▸ **Exercise requirements**: Check every line of the data and copy the ones where "ring" appears.

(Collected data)

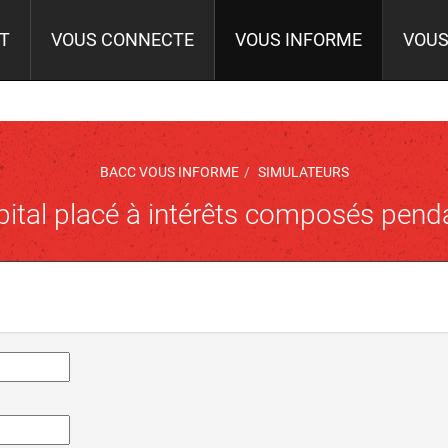
IT
VOUS CONNECTE
VOUS INFORME
VOUS
BACC VOUS INFORME
SIMULATEURS
pital placé à intérêts composés pen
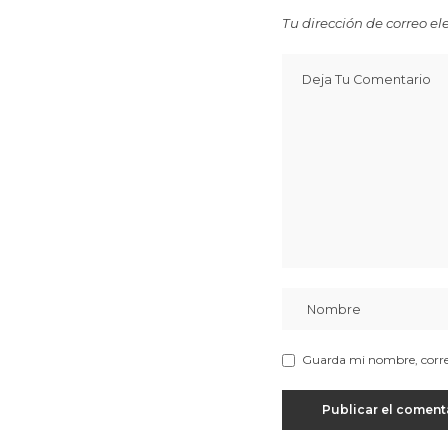
Tu dirección de correo el
Guarda mi nombre, correo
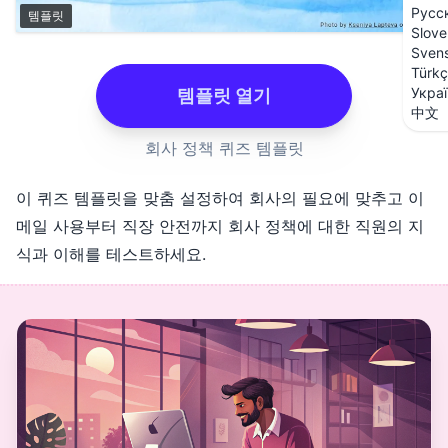
Русс
템플릿
Slove
Sven
Türk
Укра
템플릿 열기
中文
회사 정책 퀴즈 템플릿
이 퀴즈 템플릿을 맞춤 설정하여 회사의 필요에 맞추고 이
메일 사용부터 직장 안전까지 회사 정책에 대한 직원의 지
식과 이해를 테스트하세요.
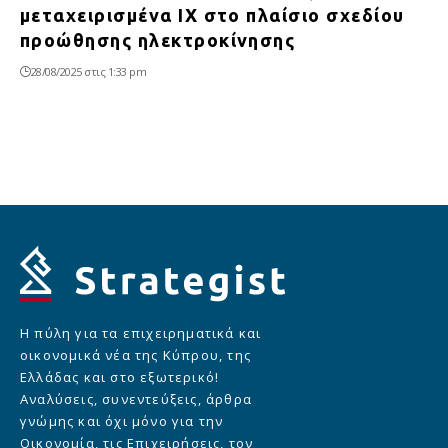
μεταχειρισμένα ΙΧ στο πλαίσιο σχεδίου
προώθησης ηλεκτροκίνησης
28/08/2025 στις 1:33 pm
Η πύλη για τα επιχειρηματικά και
οικονομικά νέα της Κύπρου, της
Ελλάδας και στο εξωτερικό!
Αναλύσεις, συνεντεύξεις, άρθρα
γνώμης και όχι μόνο για την
Οικονομία, τις Επιχειρήσεις, τον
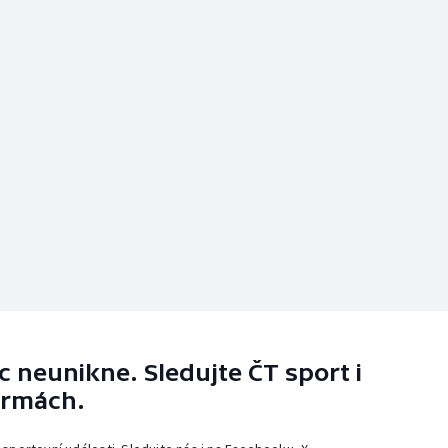
 neunikne. Sledujte ČT sport i
ormách.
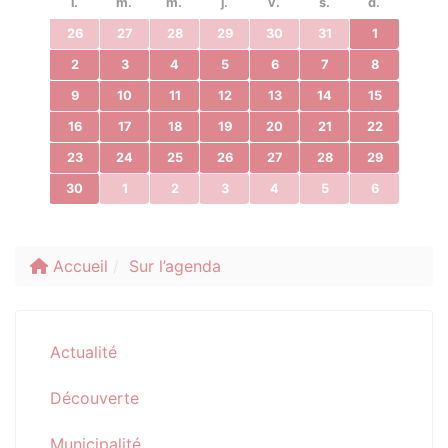
l.
m.
m.
j.
v.
s.
d.
26
27
28
29
30
31
1
2
3
4
5
6
7
8
9
10
11
12
13
14
15
16
17
18
19
20
21
22
23
24
25
26
27
28
29
30
1
2
3
4
5
6
Accueil
Sur l’agenda
Actualité
Découverte
Municipalité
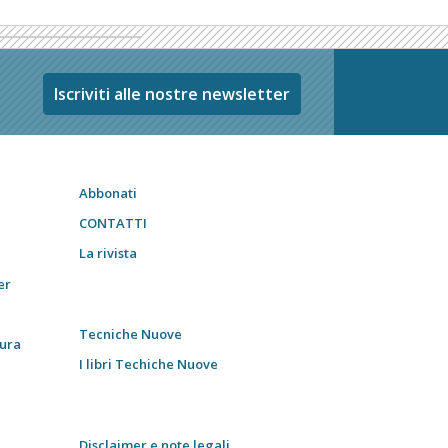
Iscriviti alle nostre newsletter
Abbonati
CONTATTI
La rivista
er
Tecniche Nuove
tura
I libri Techiche Nuove
Disclaimer e note legali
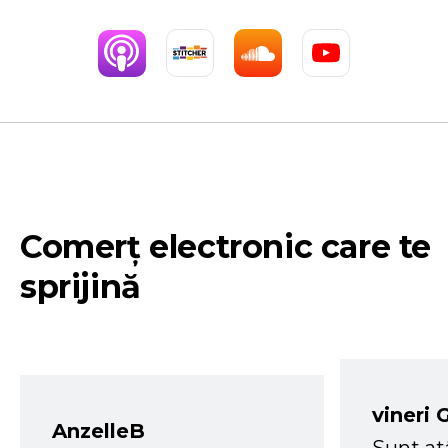
Comerț electronic care te
sprijină
vineri 
AnzelleB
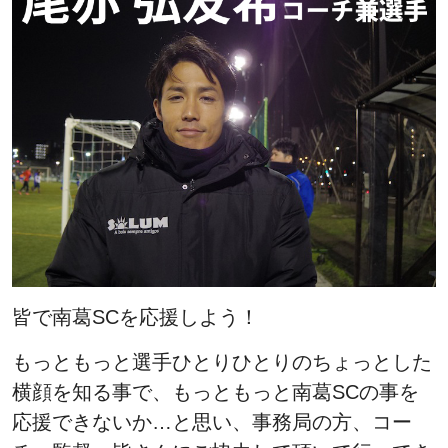
皆で南葛SCを応援しよう！
もっともっと選手ひとりひとりのちょっとした
横顔を知る事で、もっともっと南葛SCの事を
応援できないか…と思い、事務局の方、コー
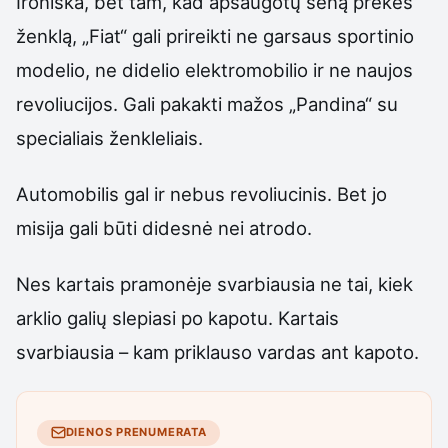
Ironiška, bet tam, kad apsaugotų seną prekės
ženklą, „Fiat“ gali prireikti ne garsaus sportinio
modelio, ne didelio elektromobilio ir ne naujos
revoliucijos. Gali pakakti mažos „Pandina“ su
specialiais ženkleliais.
Automobilis gal ir nebus revoliucinis. Bet jo
misija gali būti didesnė nei atrodo.
Nes kartais pramonėje svarbiausia ne tai, kiek
arklio galių slepiasi po kapotu. Kartais
svarbiausia – kam priklauso vardas ant kapoto.
DIENOS PRENUMERATA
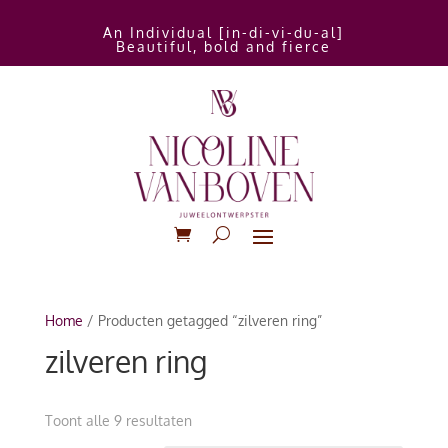
An Individual [in-di-vi-du-al]
Beautiful, bold and fierce
Home
/ Producten getagged “zilveren ring”
zilveren ring
Gesorteerd
Toont alle 9 resultaten
op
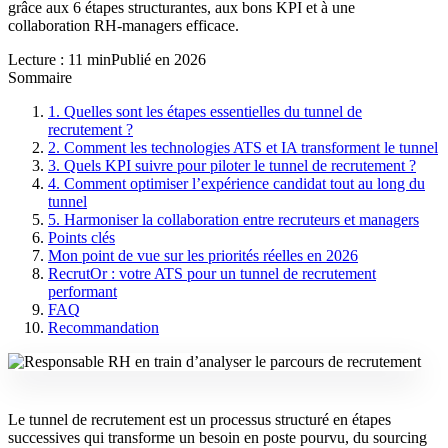
grâce aux 6 étapes structurantes, aux bons KPI et à une
collaboration RH-managers efficace.
Lecture : 11 min
Publié en 2026
Sommaire
1. Quelles sont les étapes essentielles du tunnel de
recrutement ?
2. Comment les technologies ATS et IA transforment le tunnel
3. Quels KPI suivre pour piloter le tunnel de recrutement ?
4. Comment optimiser l’expérience candidat tout au long du
tunnel
5. Harmoniser la collaboration entre recruteurs et managers
Points clés
Mon point de vue sur les priorités réelles en 2026
RecrutOr : votre ATS pour un tunnel de recrutement
performant
FAQ
Recommandation
Le tunnel de recrutement est un processus structuré en étapes
successives qui transforme un besoin en poste pourvu, du sourcing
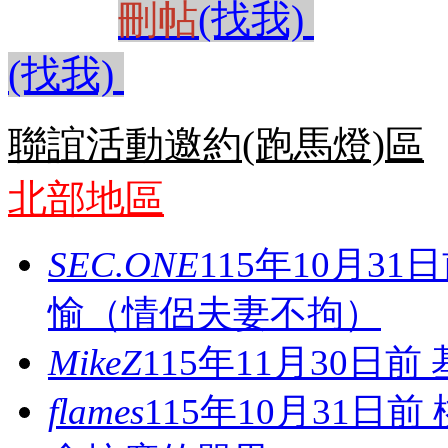
刪帖
(找我)
(找我)
聯誼活動邀約(跑馬燈)區
北部地區
SEC.ONE
115年10月3
愉（情侶夫妻不拘）
MikeZ
115年11月30日
flames
115年10月31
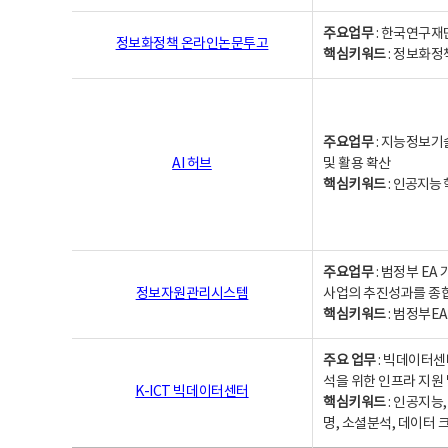
주요업무
: 한국연구재
정보화정책 온라인논문투고
핵심키워드
: 정보화정책,
주요업무
: 지능정보기
AI 허브
및 활용 확산
핵심키워드
:
인공지능 학
주요업무
: 범정부 E
정보자원관리시스템
사업의 추진성과를 종
핵심키워드
: 범정부E
주요 업무
: 빅데이터센
석을 위한 인프라 지원 
K-ICT 빅데이터센터
핵심키워드
: 인공지능
명, 소셜분석, 데이터 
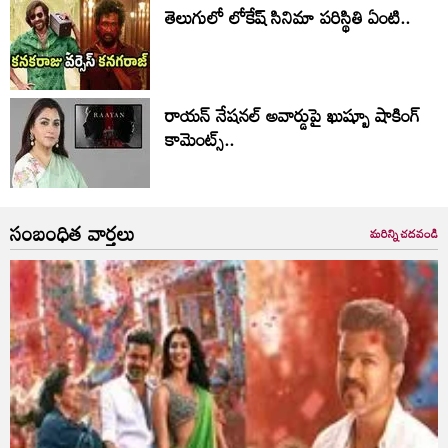
తెలుగులో లోకేష్ సినిమా పరిస్థితి ఏంటి..
రాయన్ నేషనల్ అవార్డుపై ఖుష్బూ షాకింగ్
కామెంట్స్..
సంబంధిత వార్తలు
మరిన్ని చదవండి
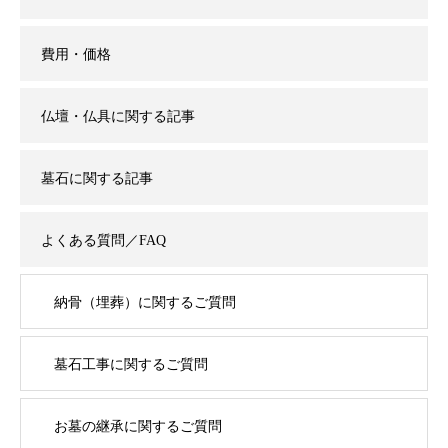
費用・価格
仏壇・仏具に関する記事
墓石に関する記事
よくある質問／FAQ
納骨（埋葬）に関するご質問
墓石工事に関するご質問
お墓の継承に関するご質問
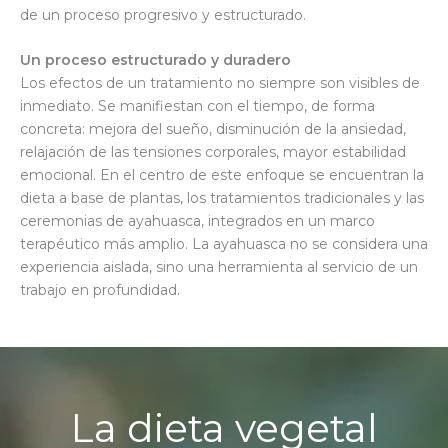
de un proceso progresivo y estructurado.
Un proceso estructurado y duradero
Los efectos de un tratamiento no siempre son visibles de
inmediato. Se manifiestan con el tiempo, de forma
concreta: mejora del sueño, disminución de la ansiedad,
relajación de las tensiones corporales, mayor estabilidad
emocional. En el centro de este enfoque se encuentran la
dieta a base de plantas, los tratamientos tradicionales y las
ceremonias de ayahuasca, integrados en un marco
terapéutico más amplio. La ayahuasca no se considera una
experiencia aislada, sino una herramienta al servicio de un
trabajo en profundidad.
La dieta vegetal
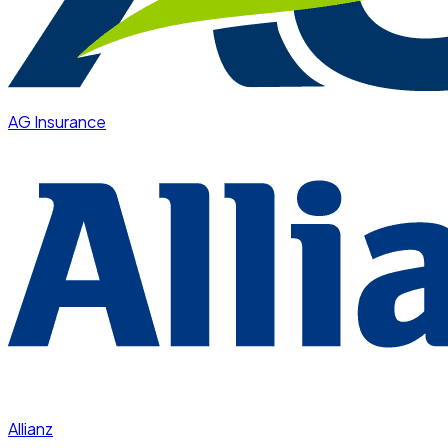
AG Insurance
Allianz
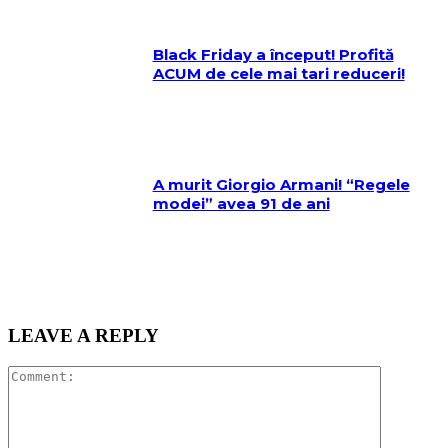
Black Friday a început! Profită
ACUM de cele mai tari reduceri!
A murit Giorgio Armani! “Regele
modei” avea 91 de ani
LEAVE A REPLY
Comment:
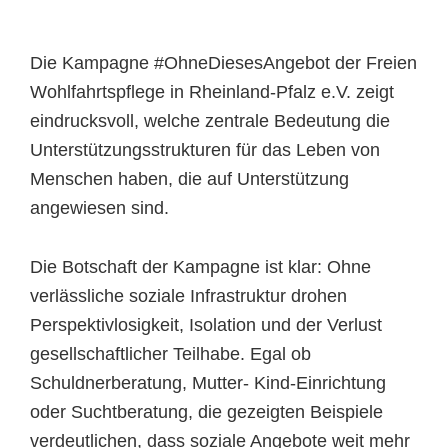
Die Kampagne #OhneDiesesAngebot der Freien
Wohlfahrtspflege in Rheinland-Pfalz e.V. zeigt
eindrucksvoll, welche zentrale Bedeutung die
Unterstützungsstrukturen für das Leben von
Menschen haben, die auf Unterstützung
angewiesen sind.
Die Botschaft der Kampagne ist klar: Ohne
verlässliche soziale Infrastruktur drohen
Perspektivlosigkeit, Isolation und der Verlust
gesellschaftlicher Teilhabe. Egal ob
Schuldnerberatung, Mutter- Kind-Einrichtung
oder Suchtberatung, die gezeigten Beispiele
verdeutlichen, dass soziale Angebote weit mehr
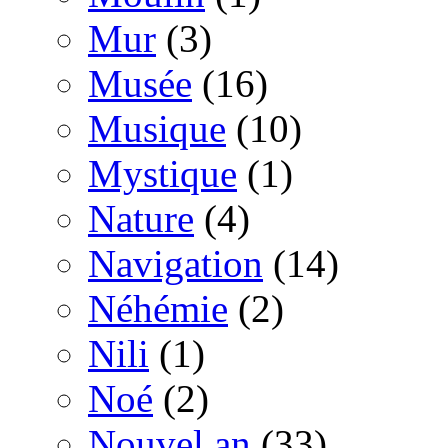
Mur
(3)
Musée
(16)
Musique
(10)
Mystique
(1)
Nature
(4)
Navigation
(14)
Néhémie
(2)
Nili
(1)
Noé
(2)
Nouvel an
(33)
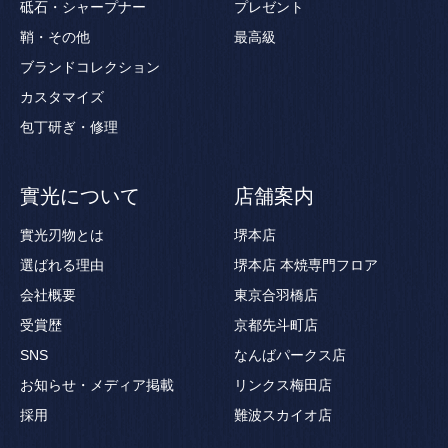
砥石・シャープナー
プレゼント
鞘・その他
最高級
ブランドコレクション
カスタマイズ
包丁研ぎ・修理
實光について
店舗案内
實光刃物とは
堺本店
選ばれる理由
堺本店 本焼専門フロア
会社概要
東京合羽橋店
受賞歴
京都先斗町店
SNS
なんばパークス店
お知らせ・メディア掲載
リンクス梅田店
採用
難波スカイオ店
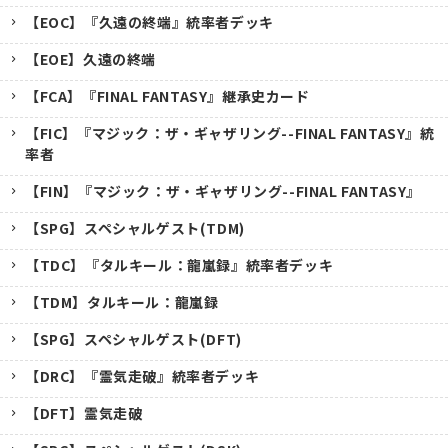
【EOC】『久遠の終端』統率者デッキ
【EOE】久遠の終端
【FCA】『FINAL FANTASY』継承史カード
【FIC】『マジック：ザ・ギャザリング--FINAL FANTASY』統
率者
【FIN】『マジック：ザ・ギャザリング--FINAL FANTASY』
【SPG】スペシャルゲスト(TDM)
【TDC】『タルキール：龍嵐録』統率者デッキ
【TDM】タルキール：龍嵐録
【SPG】スペシャルゲスト(DFT)
【DRC】『霊気走破』統率者デッキ
【DFT】霊気走破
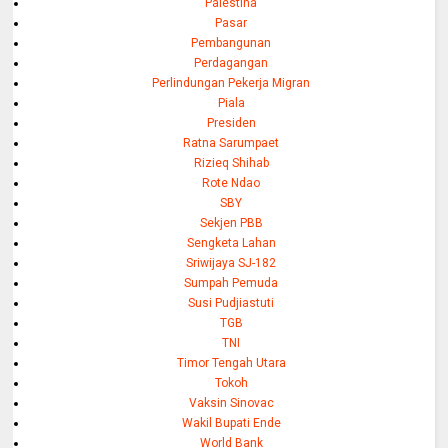
Palestina
Pasar
Pembangunan
Perdagangan
Perlindungan Pekerja Migran
Piala
Presiden
Ratna Sarumpaet
Rizieq Shihab
Rote Ndao
SBY
Sekjen PBB
Sengketa Lahan
Sriwijaya SJ-182
Sumpah Pemuda
Susi Pudjiastuti
TGB
TNI
Timor Tengah Utara
Tokoh
Vaksin Sinovac
Wakil Bupati Ende
World Bank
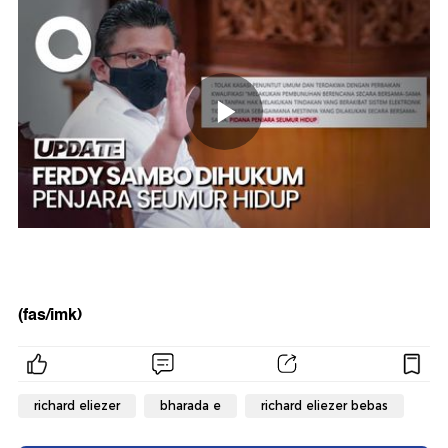
(fas/imk)
richard eliezer
bharada e
richard eliezer bebas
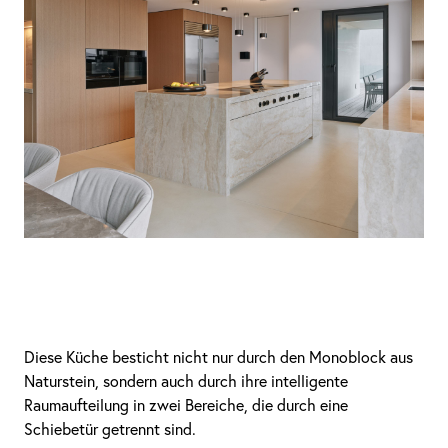
Diese Küche besticht nicht nur durch den Monoblock aus
Naturstein, sondern auch durch ihre intelligente
Raumaufteilung in zwei Bereiche, die durch eine
Schiebetür getrennt sind.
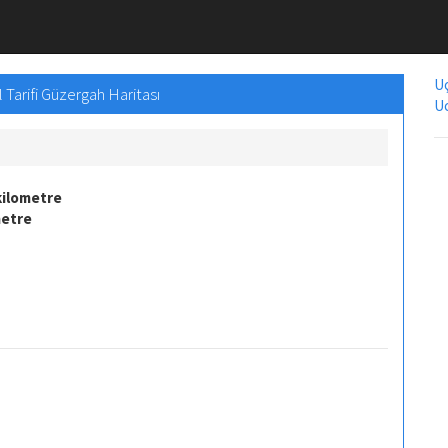
Uç
 Tarifi Güzergah Haritası
Uc
kilometre
metre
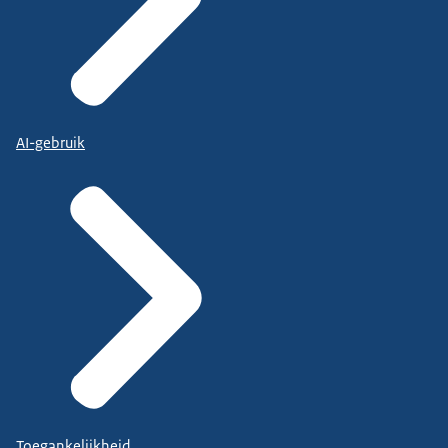
AI-gebruik
Toegankelijkheid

▸ **Expected answer**:
/ Producten getagged “zilveren ring”
zilveren ring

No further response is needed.